Re: FW: notes on use cases from David R. Karger on 2003-04-07 (www-rdf-dspace@w3.org from April 2003)

From: David R. Karger <karger@theory.lcs.mit.edu>
Date: Mon, 7 Apr 2003 02:10:59 -0400
To: ks@micky.hpl.hp.com
CC: Mark_Butler@hplb.hpl.hp.com, www-rdf-dspace@w3.org
Message-Id: <200304070610.h376AxhW001879@harrier.lcs.mit.edu>
   Date: Fri, 4 Apr 2003 15:22:22 -0800
   From: Kevin Smathers <ks@micky.hpl.hp.com>
   Cc: SIMILE public list <www-rdf-dspace@w3.org>
   Content-Disposition: inline
   X-SBClass: Nonlocal Origin [156.153.255.206]
   X-Spam-Status: No, hits=-4.4 required=5.0 tests=IN_REP_TO version=2.20
   X-Spam-Level: 
   X-SpamBouncer: 1.5 (2/23/03)
   X-SBPass: NoBounce
   X-SBClass: OK
   X-Folder: Bulk

   Hi David,

   > -----Original Message-----
   > From: David R. Karger [mailto:karger@theory.lcs.mit.edu]
   > Sent: 04 April 2003 06:09
   > To: mick.bass@hp.com; Mark_Butler@hplb.hpl.hp.com
   > Subject: notes on use cases
   [...]
   > 3.2.7
   > 
   > Two issues seem scrambled here.  One is "how are things named" and the
   > obvious answer is "URIs".  A separate one is "Should there be
   > canonical URIs that can be deduced from what you are looking for"?  I
   > believe the answer to the second is no.  URIs should be opaque (for
   > example, random to avoid collisions).  The process of "figuring out
   > the right URI for something" is a type of search/retrieval problem.
   > Instead of squeezing this search/retreival into a specialized "figure
   > out the URL" task, incorporate it in the standard search framework.
   > Any information used to define a canonical URL can instead be used as
   > metadata on the object, and any knowledge of how to construct the URL
   > can then be turned into a specification of its metadata.
   > 

   Randomness avoids collision?  I would say rather that federation
   avoids collision, randomness only invites it.  
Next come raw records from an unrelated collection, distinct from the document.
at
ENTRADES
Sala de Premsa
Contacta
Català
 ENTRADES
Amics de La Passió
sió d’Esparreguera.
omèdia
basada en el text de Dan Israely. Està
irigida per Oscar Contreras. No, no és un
Depends.  If URLs are random 128-bit integers, collisions are
hell-freezes-over unlikely.

   In any case, I wasn't
   trying to describe a system of URL naming which incorporates a 
   query into the name, eg:

      http://google.com/search?q=switch+stoned+chicks&btnI=FeelingLucky
      http://www.apple.com/switch/ads/ellenfeiss.html

   Rather I intended the description of naming to read as a system for 
   identifying resources smaller than the atomic document.   
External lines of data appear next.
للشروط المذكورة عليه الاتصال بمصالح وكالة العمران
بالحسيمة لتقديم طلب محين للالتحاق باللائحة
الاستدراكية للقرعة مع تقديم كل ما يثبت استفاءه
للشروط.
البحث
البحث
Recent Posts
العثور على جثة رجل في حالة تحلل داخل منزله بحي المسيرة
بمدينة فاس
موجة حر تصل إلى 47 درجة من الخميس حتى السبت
This is arguably convenient, in that it permanently binds the smaller
object to its containing object, giving you the semantics that if you
are looking for the smaller object it is a good subgoal to look for
the containing object.

But what if the contained object is inside two distinct objects?
Which URL is right?  What if someone doesn't know the object is
contained?  They will give it a third URL.

I will put in a plug for my favorite URL when possible, namely an MD5
hash of the object.  This is possible whenever the object is its
bits---eg a document, an email address, a (reified) RDF triple, but
not a person or a dynamic web site.  The nice things about MD5 urls is
that they provide a canonical naming rule that reduces the odds of
getting multiple names for the same object, reducing need for
inference about equivalence.

   The URL
   remains the same, there just needs to be a way of interpreting additional
   constraints on the content within that URL.  I think this is analogous
   to the identification of a ViewPart to extract a particular view of
   an object within Haystack (do I remember a SongPreview10Seconds View
   Part, or something similar?).  In this case the preview isn't meant
   to be an aspect of the part however, but a name, which should be 
   interpreted by the part to extract the relevant information.

Having trouble parsing this.

   > 3.4
   > 
   > Distributed resources adds whole different scope.  It opens up a host
   > of nasty problems of course.  We could avoid them by limiting our
   > dealing of with distributed metadata to devising a simple
   > block-transfer protocol, getting all the metadata to a single
   > location, and dealing with it there.  The metadata might not be fully
   > up to date, but it avoids a lot of trouble.  Since even in centralized
   > scenario everything is hard, perhaps we defer distributed search?
   > 

   To my mind, Semantic Web without the Web is just Semantic Filesystem.

Perhaps, but nobody knows how to build a decent semantic filesystem.
While one might argue that google (analogue of what I said about
centralized scenario above) is "just filesystem", it is in fact a big
step forward because all the information it centralizes is interlinked
in an interesting way.

d
Received on Monday, 7 April 2003 02:07:05 UTC